2005年11月29日
この前の講演の感想を読んでいて学生時代を振り返る。
そうそう。あの頃は社会というものは、もっと合理的で効率的なものだと思っていた。もう少し云ってしまえば、もっとキチンとしていて自分などでは通用しないのではないかという不安があった。
しかしながら自分が就職してみてまず感じた事は、大学時代との人的レベル・インフラのギャップであり、不条理で泥臭い「社会の現実」の存在だった。自分は通用しないどころではなくて「普通」のレベルはこんなところにあるのだ、という率直な驚きだった。

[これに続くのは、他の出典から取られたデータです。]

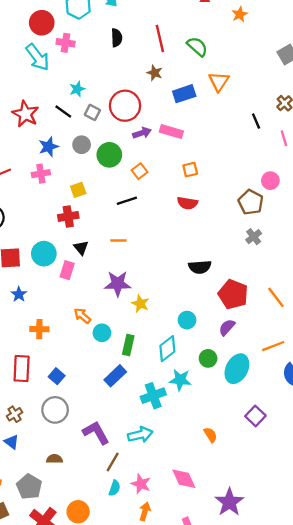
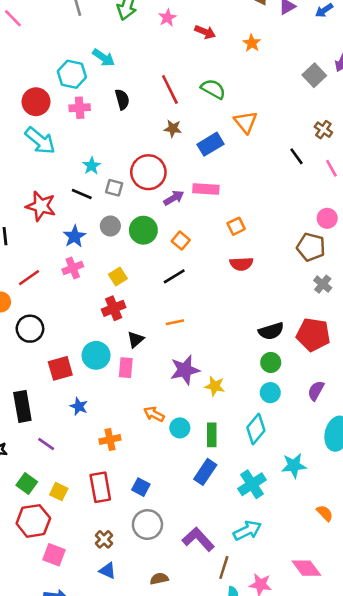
pink cross: (66, 43) -> (80, 108), moved
black triangle: (81, 248) -> (136, 339), turned 42
red pentagon: (233, 294) -> (313, 335), moved
green circle: (208, 358) -> (271, 362), moved
cyan star: (180, 380) -> (294, 466), moved

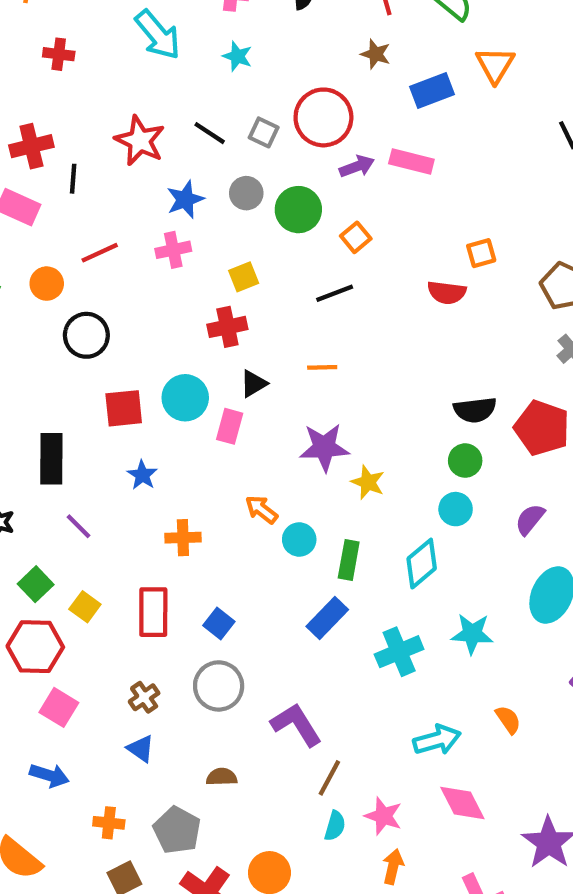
cyan star: (92, 166) -> (237, 56), moved, turned -30
orange square: (236, 226) -> (481, 253), moved
cyan arrow: (247, 530) -> (437, 740), moved

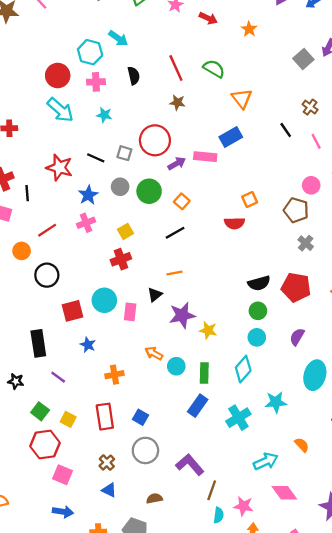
blue rectangle: (432, 90) -> (231, 137), moved
black triangle: (254, 384) -> (155, 295), moved

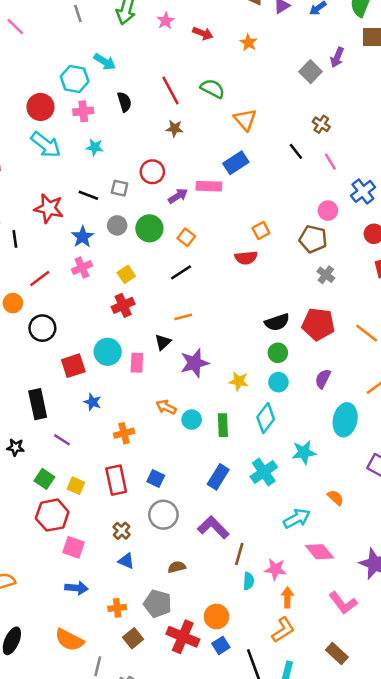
red circle: (155, 140) -> (152, 172), size x0.7
yellow star: (208, 330) -> (239, 381), moved
blue rectangle: (198, 406) -> (218, 477), moved

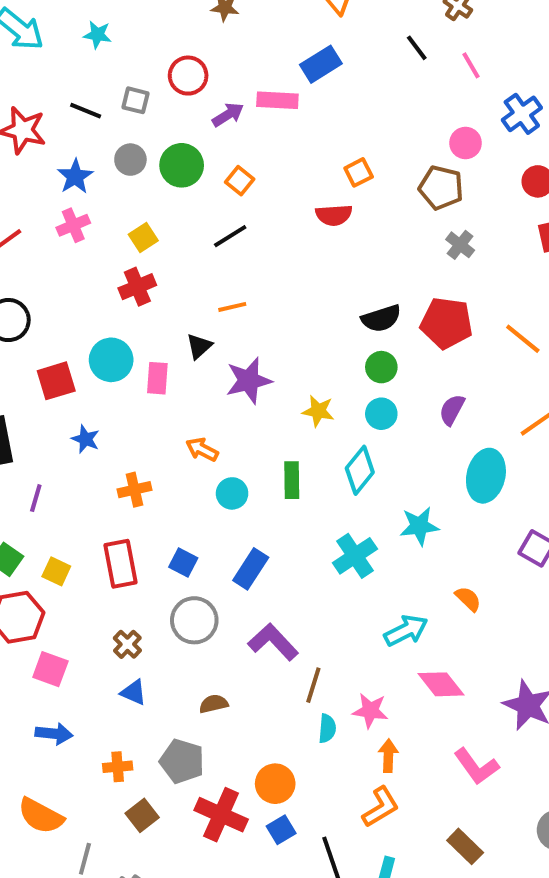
cyan circle: (192, 420) -> (232, 493), moved
purple line: (62, 440) -> (36, 498), turned 72
blue rectangle: (218, 477) -> (251, 569), moved

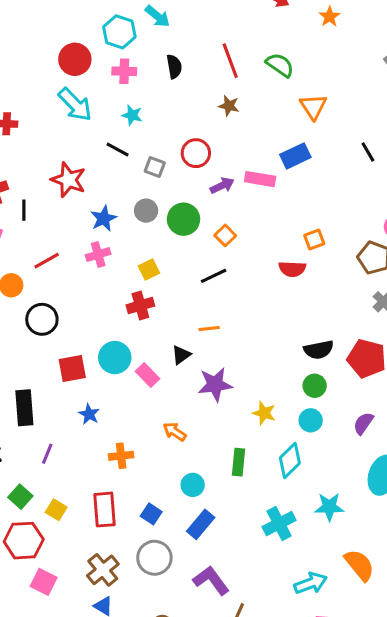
black line: (86, 111) -> (118, 149), moved
pink rectangle: (157, 378) -> (147, 375), turned -55
cyan circle: (232, 493) -> (193, 485), moved
orange semicircle: (468, 599) -> (359, 565), size x1.6
brown cross: (127, 644) -> (103, 570), size x1.5

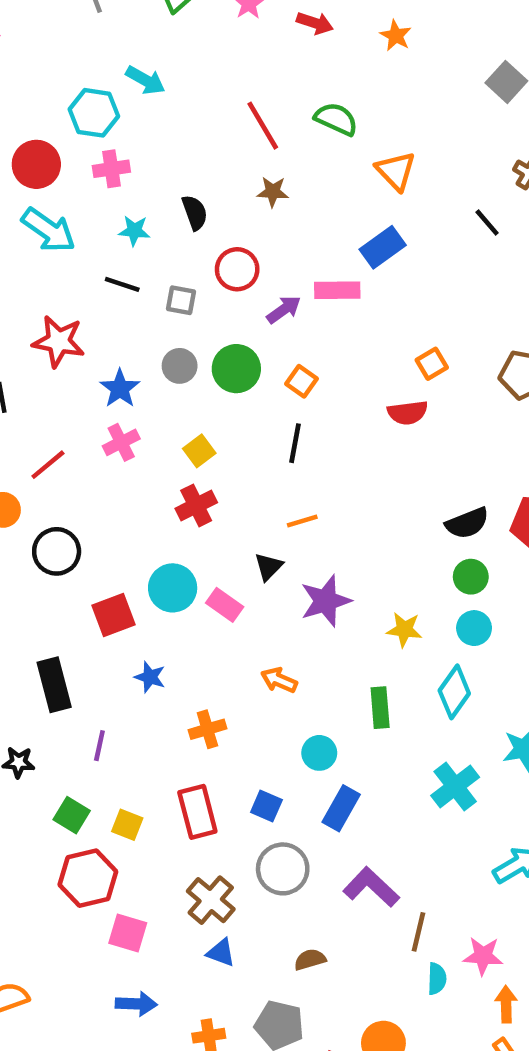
black semicircle: (174, 67) -> (195, 213), moved
black line: (214, 276) -> (295, 443), turned -44

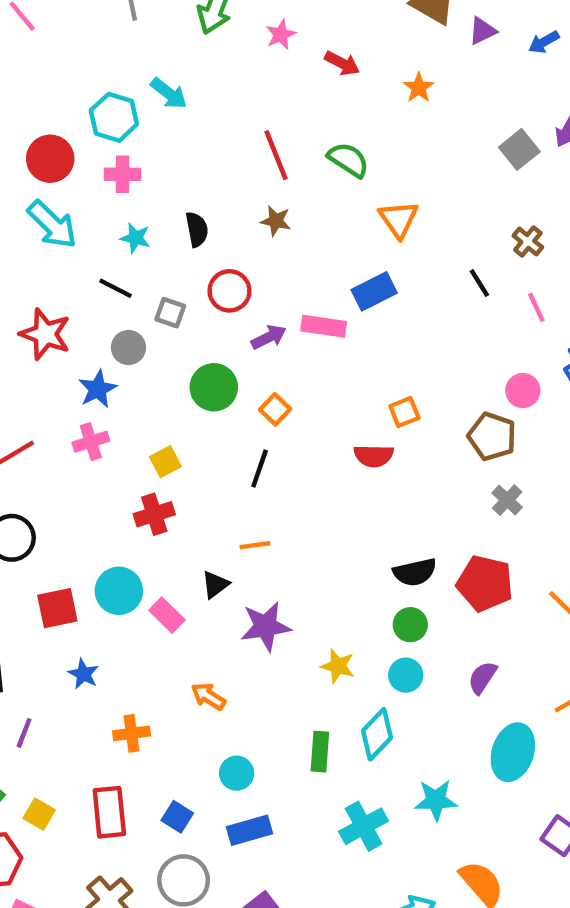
gray circle: (180, 366) -> (128, 348), moved
green rectangle: (380, 708) -> (320, 752), moved
blue rectangle: (341, 808) -> (250, 830), turned 36

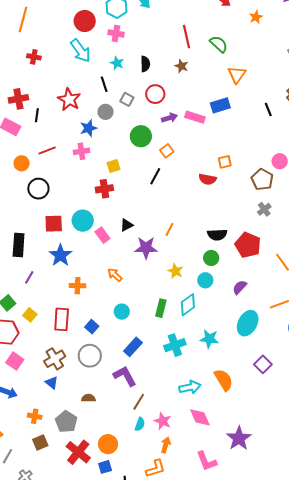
black line: (116, 288) -> (104, 84), turned 35
orange line: (255, 545) -> (169, 229), moved, turned -64
blue star: (83, 674) -> (60, 255), size x1.6
blue rectangle: (250, 830) -> (133, 347), moved, turned -42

営業現場ではいわゆる研修体制・管理体制などはまるで無く、個々人が何とかして日々の業務をまわしている現実。非常識な業界の常識。
とにかく社会人一年目は新鮮だった。
あの頃から今まで、私の中では一つの目標がある。それは「普通である事」だ。大学生から見て普通である事。一般社会から見て普通である事。ともすればそれは、素人が唱える「理想」の姿かもしれないし、サービスを受ける事に慣れすぎた若者が主張しすぎる「権利」の姿かもしれない。
証券時代のサービスもまさに「普通できて当然」を創り上げる戦いであったし、現在も「普通の会社」を目指して階段を上がっている最中である。多くの人が関連する組織で、資金や制度で制約を受けているとしたら、そして責任のある立場で組織を構築する立場にあれば「普通である事」は外から見た感じ以上に難しい。
コンプライアンスを声高に叫ぶ前に、まずは普通である事。これができないから、ミスやチェック漏れが集積して、社会を賑わす不祥事にまで発達した挙句、ユーザの心証を害する対応をして問題を増長させたりしてしまうのだろう。
業界の空気が読めない人間にビジネスはできないが、世間の空気が読めない会社には社会責任は果たせない。私の会社運営の軸足は私の持っている「普通」を追いかけるところにある。